Васька недоверчиво покосился на деда.
– Их в сорок пятом и на свете не было, – сказал он.
– Не было… А вот и были, да только другие. Тоже Туман и Серко. Сколько я на них мин на огневую перевозил – и не упомнишь. Кони молчат, а разуменье в них человечье. Как услышат, бывало, артиллерийский налёт, так сразу ложатся безо всякой команды. А из Берлина отправил я их домой. С полной, можно сказать, демобилизацией. В сохранности отправил. Берёг я их пуще глаза своего, да и они меня спасали. Как награды мне давали, я и думал про себя: ведь это и Серко с Туманом награды.
Дед вздохнул, вынул цигарку и уставился поверх Тумана и Серко. А Васька увидел вдруг Берлин. Стоит на улице солдатская шеренга, а с краю – Туман и Серко. Всем ордена дают, дошла очередь до коней, командир подходит к коням, а куда ордена повесить, не знает.
– Дед, а дед, – сказал Васька. – А если конь подвиг сделает, ему медаль давали?
– То-то и оно, что не догадались, – усмехнулся дед. – Конь тварь бессловесная, сам об себе не скажет. Ну, а по делу если, так иной конь больше воевал, чем солдат. А ты кнутом…
– Наверно, потому не давали, что коню носить негде, да, дед?
– Э-э, голова! – рассмеялся дед. – На конных состязаниях дают медали и жетоны, а хозяин хранит. А вот в войну не додумались. По справедливости, так моим Туману и Серко не только медали, – ордена полагались.

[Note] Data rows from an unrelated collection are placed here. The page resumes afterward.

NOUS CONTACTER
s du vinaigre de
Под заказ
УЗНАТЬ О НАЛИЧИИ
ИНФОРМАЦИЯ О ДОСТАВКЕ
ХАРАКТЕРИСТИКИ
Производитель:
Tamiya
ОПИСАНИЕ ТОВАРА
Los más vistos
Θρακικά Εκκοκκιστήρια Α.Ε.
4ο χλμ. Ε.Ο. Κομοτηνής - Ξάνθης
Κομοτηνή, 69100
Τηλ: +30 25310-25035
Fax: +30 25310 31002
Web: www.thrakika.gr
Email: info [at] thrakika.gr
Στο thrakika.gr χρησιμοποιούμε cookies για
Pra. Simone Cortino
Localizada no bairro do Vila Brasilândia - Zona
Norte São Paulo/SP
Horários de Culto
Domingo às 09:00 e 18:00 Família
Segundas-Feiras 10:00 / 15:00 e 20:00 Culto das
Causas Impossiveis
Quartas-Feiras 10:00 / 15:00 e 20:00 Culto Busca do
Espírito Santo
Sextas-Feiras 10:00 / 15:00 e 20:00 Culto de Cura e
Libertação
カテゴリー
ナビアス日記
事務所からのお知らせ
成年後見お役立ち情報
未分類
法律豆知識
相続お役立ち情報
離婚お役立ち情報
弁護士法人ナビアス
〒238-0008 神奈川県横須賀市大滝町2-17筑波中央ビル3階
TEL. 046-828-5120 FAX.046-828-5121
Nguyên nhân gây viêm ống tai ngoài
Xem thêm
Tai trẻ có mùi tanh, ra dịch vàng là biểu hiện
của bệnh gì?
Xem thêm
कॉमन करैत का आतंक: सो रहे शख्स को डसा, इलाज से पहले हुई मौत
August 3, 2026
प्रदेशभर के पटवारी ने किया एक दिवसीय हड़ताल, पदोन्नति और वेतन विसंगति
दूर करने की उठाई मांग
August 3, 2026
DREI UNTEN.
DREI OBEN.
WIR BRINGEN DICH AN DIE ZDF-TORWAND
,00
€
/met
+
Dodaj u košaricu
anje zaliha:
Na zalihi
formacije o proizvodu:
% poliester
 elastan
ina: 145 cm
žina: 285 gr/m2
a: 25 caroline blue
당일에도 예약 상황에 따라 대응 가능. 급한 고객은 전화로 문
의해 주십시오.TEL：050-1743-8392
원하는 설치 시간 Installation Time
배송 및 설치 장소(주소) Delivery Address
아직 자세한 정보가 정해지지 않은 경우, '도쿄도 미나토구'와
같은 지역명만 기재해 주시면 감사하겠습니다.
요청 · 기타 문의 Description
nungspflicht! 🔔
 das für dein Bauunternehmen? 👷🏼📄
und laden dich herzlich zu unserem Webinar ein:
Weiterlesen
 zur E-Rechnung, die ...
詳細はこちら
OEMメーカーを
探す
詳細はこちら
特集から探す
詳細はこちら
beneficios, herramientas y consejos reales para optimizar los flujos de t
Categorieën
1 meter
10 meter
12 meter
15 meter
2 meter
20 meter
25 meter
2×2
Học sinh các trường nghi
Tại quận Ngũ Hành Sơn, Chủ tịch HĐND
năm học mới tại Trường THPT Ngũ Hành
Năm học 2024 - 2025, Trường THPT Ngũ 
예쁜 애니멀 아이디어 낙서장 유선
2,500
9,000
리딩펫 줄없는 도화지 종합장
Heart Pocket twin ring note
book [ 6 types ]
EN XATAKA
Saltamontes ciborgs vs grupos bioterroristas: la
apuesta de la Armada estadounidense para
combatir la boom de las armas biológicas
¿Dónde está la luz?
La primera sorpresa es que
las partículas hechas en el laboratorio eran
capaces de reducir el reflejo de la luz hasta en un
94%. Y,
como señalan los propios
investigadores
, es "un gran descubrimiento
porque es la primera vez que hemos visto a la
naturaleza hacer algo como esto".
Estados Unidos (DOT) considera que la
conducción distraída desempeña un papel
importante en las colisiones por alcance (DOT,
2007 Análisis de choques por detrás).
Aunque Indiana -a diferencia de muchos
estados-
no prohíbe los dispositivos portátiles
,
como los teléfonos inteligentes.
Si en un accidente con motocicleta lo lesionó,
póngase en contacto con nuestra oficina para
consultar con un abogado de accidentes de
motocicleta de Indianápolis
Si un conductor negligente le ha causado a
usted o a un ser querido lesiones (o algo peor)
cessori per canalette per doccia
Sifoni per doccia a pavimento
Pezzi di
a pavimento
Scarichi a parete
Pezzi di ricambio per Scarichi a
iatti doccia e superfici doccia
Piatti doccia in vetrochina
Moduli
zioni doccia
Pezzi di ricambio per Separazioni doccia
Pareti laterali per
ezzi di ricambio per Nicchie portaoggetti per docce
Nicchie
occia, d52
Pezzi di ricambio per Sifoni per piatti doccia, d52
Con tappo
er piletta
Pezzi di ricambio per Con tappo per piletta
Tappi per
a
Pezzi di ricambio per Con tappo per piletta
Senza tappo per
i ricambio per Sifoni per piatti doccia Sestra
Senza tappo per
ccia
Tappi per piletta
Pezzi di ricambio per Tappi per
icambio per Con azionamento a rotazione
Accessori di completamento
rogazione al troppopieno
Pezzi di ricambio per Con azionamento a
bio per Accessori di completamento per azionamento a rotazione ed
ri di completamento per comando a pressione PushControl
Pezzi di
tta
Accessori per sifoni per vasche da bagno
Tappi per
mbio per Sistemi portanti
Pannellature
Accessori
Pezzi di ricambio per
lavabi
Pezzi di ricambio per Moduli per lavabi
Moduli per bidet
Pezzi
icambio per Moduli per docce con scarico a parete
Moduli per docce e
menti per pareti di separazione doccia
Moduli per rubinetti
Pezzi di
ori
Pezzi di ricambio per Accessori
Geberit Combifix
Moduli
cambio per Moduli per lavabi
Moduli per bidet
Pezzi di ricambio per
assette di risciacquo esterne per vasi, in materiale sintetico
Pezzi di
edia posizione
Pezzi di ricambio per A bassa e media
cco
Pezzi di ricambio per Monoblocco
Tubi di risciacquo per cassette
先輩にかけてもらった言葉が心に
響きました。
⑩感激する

Мало ли ихнего брата в войну поубивало!
Долго они по полю. Вокруг желтела пшеница, и казалось, никогда не выедешь из неё. Кони спокойно цокали, и мерно взбулькивала в бочке вода.
– Дед, а дед, – тихо сказал Васька, – дай кнут, а?
Васька взял кнут, расставил ноги и хриповатым дедовским голосом просипел:
– Но, ми-илай!..
И тихонько так приподнял кнут. Кони, словно по знаку, наддали вперёд и легко помчали по дороге.